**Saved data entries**
--*--

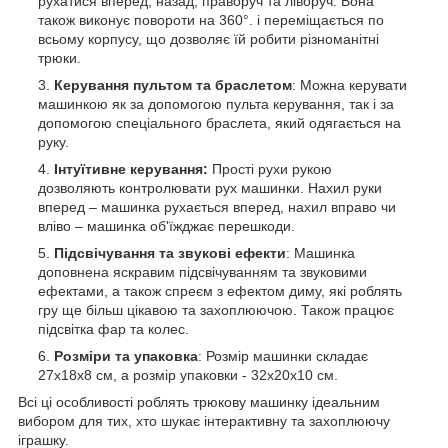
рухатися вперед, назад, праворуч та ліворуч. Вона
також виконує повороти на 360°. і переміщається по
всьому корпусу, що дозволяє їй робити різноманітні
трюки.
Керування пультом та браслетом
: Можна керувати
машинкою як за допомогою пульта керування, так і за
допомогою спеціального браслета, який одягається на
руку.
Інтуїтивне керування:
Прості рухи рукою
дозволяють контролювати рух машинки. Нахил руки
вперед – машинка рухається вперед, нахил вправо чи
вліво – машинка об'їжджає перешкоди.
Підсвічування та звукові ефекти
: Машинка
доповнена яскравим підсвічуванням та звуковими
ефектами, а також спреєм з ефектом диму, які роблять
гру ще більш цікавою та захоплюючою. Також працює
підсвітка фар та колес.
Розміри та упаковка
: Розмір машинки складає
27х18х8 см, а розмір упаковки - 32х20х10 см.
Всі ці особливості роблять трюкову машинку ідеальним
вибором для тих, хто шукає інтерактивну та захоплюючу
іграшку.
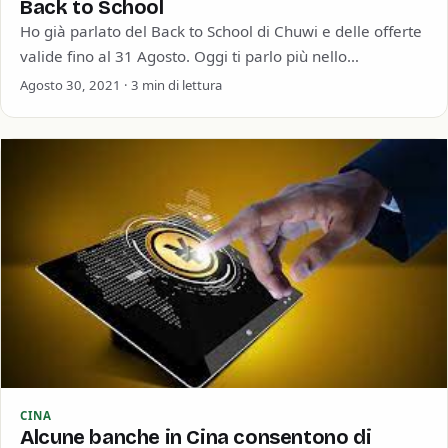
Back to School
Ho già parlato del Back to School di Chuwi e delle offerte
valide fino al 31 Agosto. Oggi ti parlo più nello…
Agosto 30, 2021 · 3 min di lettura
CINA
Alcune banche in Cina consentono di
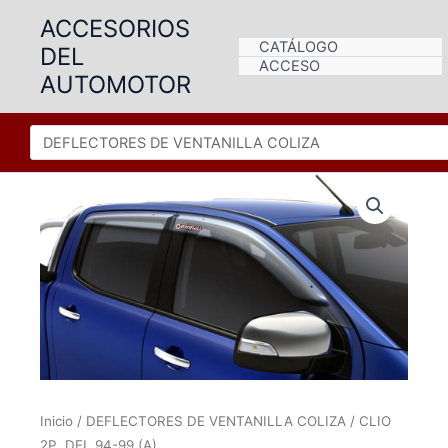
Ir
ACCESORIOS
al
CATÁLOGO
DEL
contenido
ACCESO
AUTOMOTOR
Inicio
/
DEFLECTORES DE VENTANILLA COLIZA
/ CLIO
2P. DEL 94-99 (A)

--*--

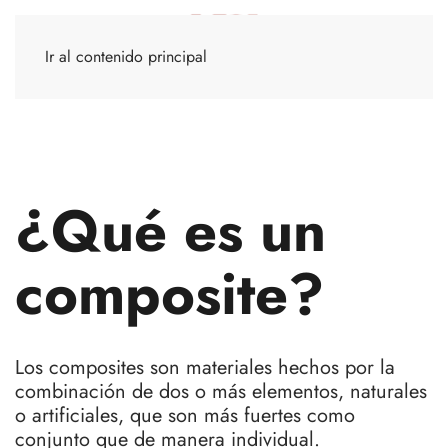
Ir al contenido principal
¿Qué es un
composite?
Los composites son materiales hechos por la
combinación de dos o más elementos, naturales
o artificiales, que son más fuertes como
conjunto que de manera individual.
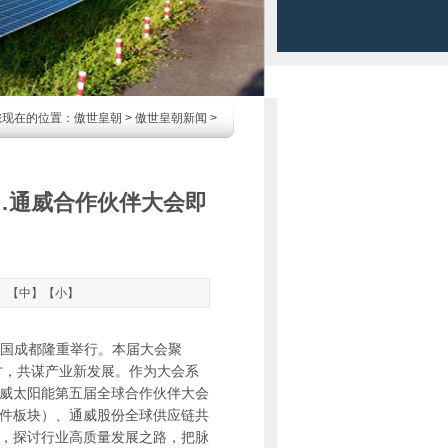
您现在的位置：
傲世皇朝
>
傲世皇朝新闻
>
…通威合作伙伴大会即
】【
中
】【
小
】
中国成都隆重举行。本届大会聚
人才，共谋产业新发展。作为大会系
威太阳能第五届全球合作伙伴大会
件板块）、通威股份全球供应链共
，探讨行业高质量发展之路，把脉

--*--

**The task**
What is needed is an exact copy of the lines above from the one with "Всі ці особливості" to the one with "2P. DEL 94-99 (A)", both ends kept, and nothing more; please leave the pictures out.

**Your response**
Всі ці особливості роблять трюкову машинку ідеальним
вибором для тих, хто шукає інтерактивну та захоплюючу
іграшку.
Back to School
Ho già parlato del Back to School di Chuwi e delle offerte
valide fino al 31 Agosto. Oggi ti parlo più nello…
Agosto 30, 2021 · 3 min di lettura
CINA
Alcune banche in Cina consentono di
Ir
ACCESORIOS
al
CATÁLOGO
DEL
contenido
ACCESO
AUTOMOTOR
Inicio
/
DEFLECTORES DE VENTANILLA COLIZA
/ CLIO
2P. DEL 94-99 (A)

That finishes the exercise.